_THE PROBLEM_: First find the line with "quarterly, and annual" in the entries below, then set down exactly every line through the line with "Promotions and Trials", that line included.

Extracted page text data
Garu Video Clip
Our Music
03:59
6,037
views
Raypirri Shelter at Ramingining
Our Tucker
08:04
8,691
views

==

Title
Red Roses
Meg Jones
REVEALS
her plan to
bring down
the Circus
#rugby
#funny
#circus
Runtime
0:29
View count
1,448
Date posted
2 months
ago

* * *

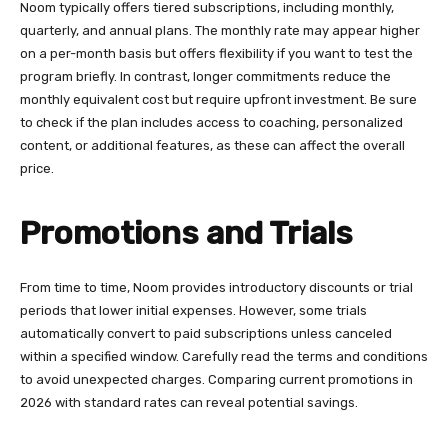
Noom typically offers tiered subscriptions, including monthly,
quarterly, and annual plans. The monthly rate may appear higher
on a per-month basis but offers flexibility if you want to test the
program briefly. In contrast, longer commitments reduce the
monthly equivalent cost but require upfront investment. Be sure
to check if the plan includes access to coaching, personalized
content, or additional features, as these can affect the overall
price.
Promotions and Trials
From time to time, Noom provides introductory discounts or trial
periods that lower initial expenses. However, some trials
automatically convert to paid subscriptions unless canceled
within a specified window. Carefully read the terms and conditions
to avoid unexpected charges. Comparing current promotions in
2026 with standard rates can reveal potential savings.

_ANSWER FOR THE TASK_:
quarterly, and annual plans. The monthly rate may appear higher
on a per-month basis but offers flexibility if you want to test the
program briefly. In contrast, longer commitments reduce the
monthly equivalent cost but require upfront investment. Be sure
to check if the plan includes access to coaching, personalized
content, or additional features, as these can affect the overall
price.
Promotions and Trials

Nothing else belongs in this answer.